Liqian Ren, Ph.D., and director of modern alpha for WisdomTree, spoke with Dr. Peter Luo, Ph.D., co-founder and CEO of Adagene, regarding developments in the pharmaceutical industry and business practices abroad in the most recent China of Tomorrow podcast from WisdomTree.
Adagene is a biotech company developing new cancer antibody treatments through the use of its AI technology platform. It is headquartered an hour outside of Shanghai by high-speed rail as well as having a U.S. headquarters and businesses in Singapore and Australia. Adagene utilizes algorithms and the AI portion of its business to help develop better antibodies on a faster timeline than would otherwise be possible, explained Dr. Luo.
“With that kind of technology platform, this has a very good scalability, therefore it allows us to leverage a lot of scaled operations: for example, using our technology, we were able to develop one of the largest physical antibody libraries designed by AI power,” Dr. Luo said.
The library allows for better discovery of new antibodies through large-scale screenings that are used to detect things such as breast cancer. At a time when R&D has been on the decline for pharmaceutical companies in general, Adagene has been working to expand. The supportive ecosystem in China has allowed the company to flourish, much like the WuXi Apptec, a major pharmaceutical and medical device company based in China but with operations globally.

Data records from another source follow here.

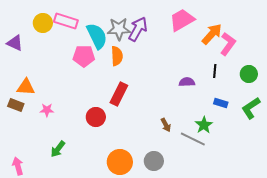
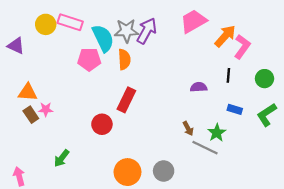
brown rectangle: (16, 105) -> (31, 115), moved, turned 35
pink star: (47, 110) -> (46, 109), moved
brown arrow: (166, 125) -> (188, 128), moved

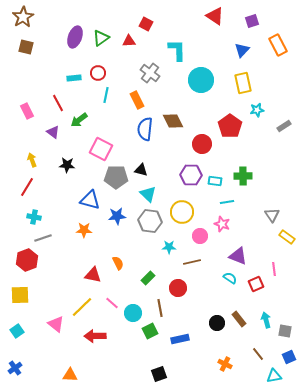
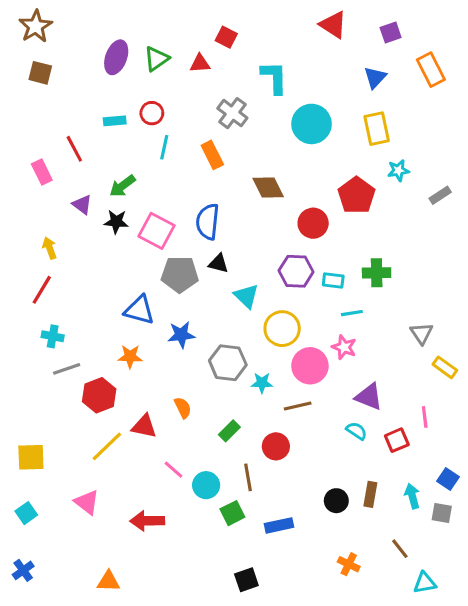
red line: (58, 103) -> (74, 149), moved
blue semicircle: (145, 129) -> (208, 222), moved
black star: (67, 165) -> (116, 222), moved
cyan triangle: (148, 194) -> (246, 296), moved
gray hexagon: (150, 221) -> (228, 363), moved
pink circle: (200, 236) -> (310, 366), size x1.5
red hexagon: (27, 260) -> (99, 395), moved
yellow line: (82, 307) -> (107, 446), moved
brown rectangle: (239, 319) -> (370, 494), turned 49
blue square: (289, 357) -> (448, 479), moved, turned -32

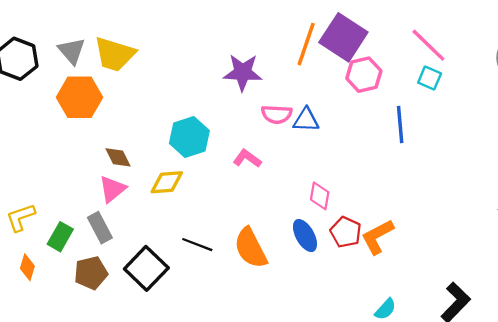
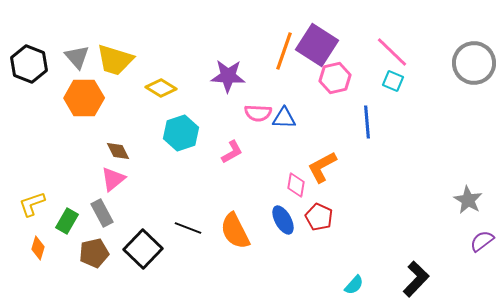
pink L-shape: (247, 158) -> (232, 152), turned 115
yellow diamond: (167, 182) -> (161, 88), moved, turned 36
orange L-shape: (377, 237) -> (322, 167), moved

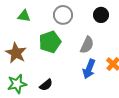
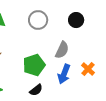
green pentagon: (50, 42) -> (34, 65), moved
black semicircle: (46, 85) -> (36, 90), moved

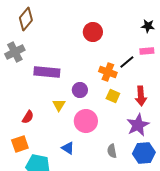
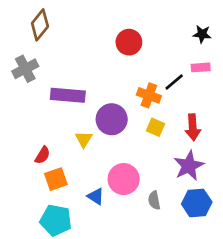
purple circle: (80, 90) -> (112, 119), size x1.5
pink circle: (86, 121) -> (124, 179), moved
orange square: (20, 144) -> (56, 179), moved

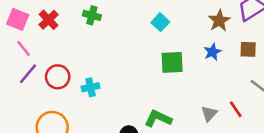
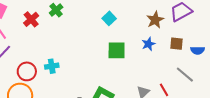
green cross: (92, 15) -> (56, 10), turned 32
red cross: (49, 20) -> (31, 19), moved
red circle: (58, 77) -> (27, 71), moved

The onset of the COVID-19 pandemic highlighted the importance of productivity infrastructures within the biotech sector. Vaccines and new developments to combat variants are only as good as the ability to produce at scale. Adagene’s platform has made major developments within cancer antibody identification and development possible in a faster, more efficient, and scalable way than had previously been possible, a trend that has been seen across biotech with the importance and role of technology platforms coming to the fore since the onset of the pandemic.

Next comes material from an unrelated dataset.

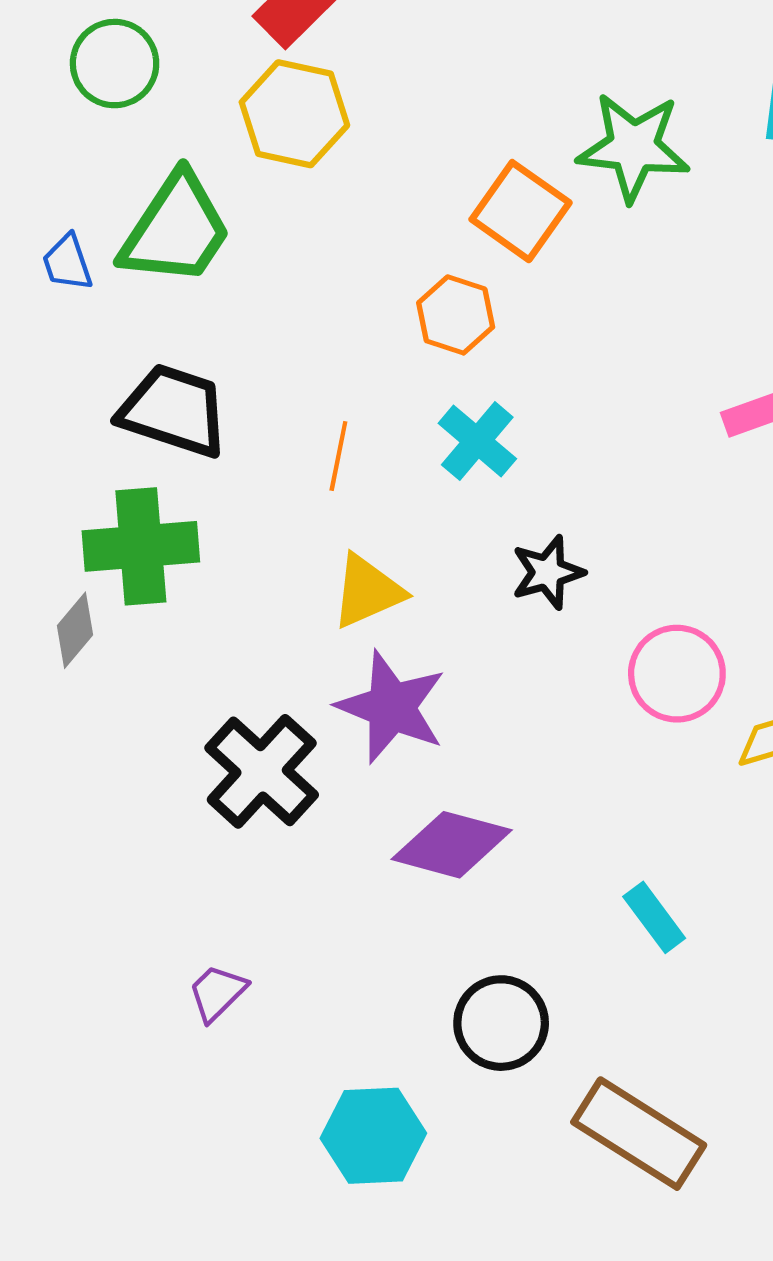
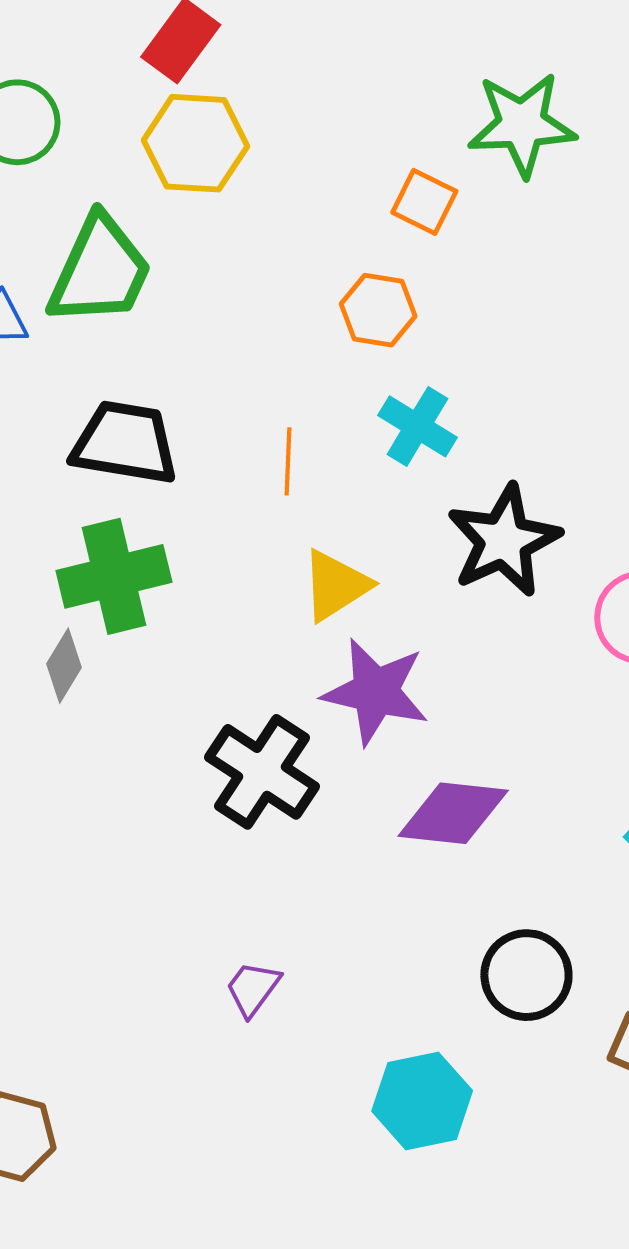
orange square: (521, 211) -> (424, 202), size x0.7
black star: (548, 572) -> (504, 541), size x1.6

Adagene is a global company that works in collaboration with other major pharmaceutical companies around the world. Dr. Luo discussed the considerations that go into such collaborations, such as the importance of the power of the platform and the role of data.
“Working with them, you really have to assess the science. Do you really have the right science and the global innovation to make your platform so attractive to them, to allow them to do something that otherwise is so difficult to do?” Dr. Luo explained.
How Chinese Companies View U.S. Delisting Risk
The discussion closes with how Chinese companies are approaching the risk of being delisted from U.S. markets as China and the U.S. regulatory agencies try and find a way forward that makes both sides happy. Largely, this has entailed the Chinese companies ensuring that they have a primary or secondary listing in Hong Kong if they do not already. Ren explained that 95% of the companies within WisdomTree’s Ex-State-Owned Index already have a secondary Hong Kong listing.
“If you look at the SEC rules and audits, they do have the rules and it strictly depends on your operational cost analysis,” which every company has to weigh, explained Dr. Luo. For Adagene, despite being a small-cap company, it has headquarters in the U.S. and runs trials globally, with supportive governments in Singapore in particular, and as a company it seeks to leverage the features that make it attractive.
“We have a very strong Chinese heritage but we also have a very global view and because we know the new innovations and we appreciate the U.S. market and the PIs (principal investigator) there, so that’s why we have this trial starting from the U.S./Austrialia, because the PIs really appreciate those kind of innovations,” Dr. Luo said.
Adagene and other companies like it have been partnering with investment bankers to help build out a financial plan for the long-term but relisting requirements in Hong Kong are fairly easy to meet. For many Chinese companies, while the risk is there, it is very low from their perspective in long-term impacts.
The WisdomTree China ex-State-Owned Enterprise Fund (CXSE) primarily trades in Hong Kong shares to reduce delisting risk for investors.